The present invention is described with reference to flowchart illustrations and/or block diagrams of methods, apparatus (systems) and computer program products according to embodiments of the invention. It will be understood that each flow and/or block of the flowchart illustrations and/or block diagrams, and combinations of flows and/or blocks in the flowchart illustrations and/or block diagrams, can be implemented by computer program instructions. These computer program instructions may be provided to a processor of a general purpose computer, special purpose computer, embedded computer, or other programmable data processing apparatus to produce a machine, such that the instructions, which execute via the processor of the computer or other programmable data processing apparatus, create means for implementing the functions specified in the flowchart flow or flows and/or block diagram block or blocks.
These computer program instructions may also be stored in a computer-readable memory that can direct a computer or other programmable data processing apparatus to function in a particular manner, such that the instructions stored in the computer-readable memory produce an article of manufacture including instruction means which implement the function specified in the flowchart flow or flows and/or block diagram block or blocks.

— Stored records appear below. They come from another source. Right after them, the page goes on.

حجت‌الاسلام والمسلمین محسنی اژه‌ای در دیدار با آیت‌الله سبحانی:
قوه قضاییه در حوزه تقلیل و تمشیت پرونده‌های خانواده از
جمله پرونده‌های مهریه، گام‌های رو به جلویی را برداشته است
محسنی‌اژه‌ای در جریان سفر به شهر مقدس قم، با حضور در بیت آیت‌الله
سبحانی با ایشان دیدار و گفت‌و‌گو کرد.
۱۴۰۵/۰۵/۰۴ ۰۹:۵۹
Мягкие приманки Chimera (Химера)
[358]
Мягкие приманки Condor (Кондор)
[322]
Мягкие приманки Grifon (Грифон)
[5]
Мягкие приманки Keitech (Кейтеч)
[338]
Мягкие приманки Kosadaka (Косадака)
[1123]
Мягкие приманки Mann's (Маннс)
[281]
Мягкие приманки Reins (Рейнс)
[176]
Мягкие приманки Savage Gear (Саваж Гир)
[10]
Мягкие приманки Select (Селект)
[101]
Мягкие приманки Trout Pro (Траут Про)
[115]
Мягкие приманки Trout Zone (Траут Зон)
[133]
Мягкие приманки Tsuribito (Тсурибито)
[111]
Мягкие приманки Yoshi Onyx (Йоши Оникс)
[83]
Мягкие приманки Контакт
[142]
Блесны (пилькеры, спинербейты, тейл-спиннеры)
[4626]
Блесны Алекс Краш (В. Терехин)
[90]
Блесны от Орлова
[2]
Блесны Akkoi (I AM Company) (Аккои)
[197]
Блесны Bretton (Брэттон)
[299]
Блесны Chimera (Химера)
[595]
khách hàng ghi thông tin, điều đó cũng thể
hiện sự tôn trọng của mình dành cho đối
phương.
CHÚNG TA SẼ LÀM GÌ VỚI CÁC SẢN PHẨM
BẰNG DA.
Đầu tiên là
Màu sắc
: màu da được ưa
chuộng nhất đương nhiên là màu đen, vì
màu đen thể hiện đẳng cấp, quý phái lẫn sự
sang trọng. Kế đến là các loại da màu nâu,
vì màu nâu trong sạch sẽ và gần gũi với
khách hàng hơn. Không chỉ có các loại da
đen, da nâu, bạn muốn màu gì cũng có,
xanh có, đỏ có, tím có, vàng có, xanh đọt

These computer program instructions may also be loaded onto a computer or other programmable data processing apparatus to cause a series of operational steps to be performed on the computer or other programmable apparatus to produce a computer implemented process such that the instructions which execute on the computer or other programmable apparatus provide steps for implementing the functions specified in the flowchart flow or flows and/or block diagram block or blocks.
While preferred embodiments of the present invention have been described, additional variations and modifications in those embodiments may occur to those skilled in the art once they learn of the basic inventive concepts. It is therefore intended that the following claims be interpreted as including the preferred embodiments and all such alterations and modifications as fall within the scope of the invention.
It will be apparent to those skilled in the art that various modifications and variations can be made to the present invention without departing from the spirit or scope of the invention. Thus, it is intended that the present invention also include such modifications and alterations insofar as they come within the scope of the appended claims or the equivalents thereof.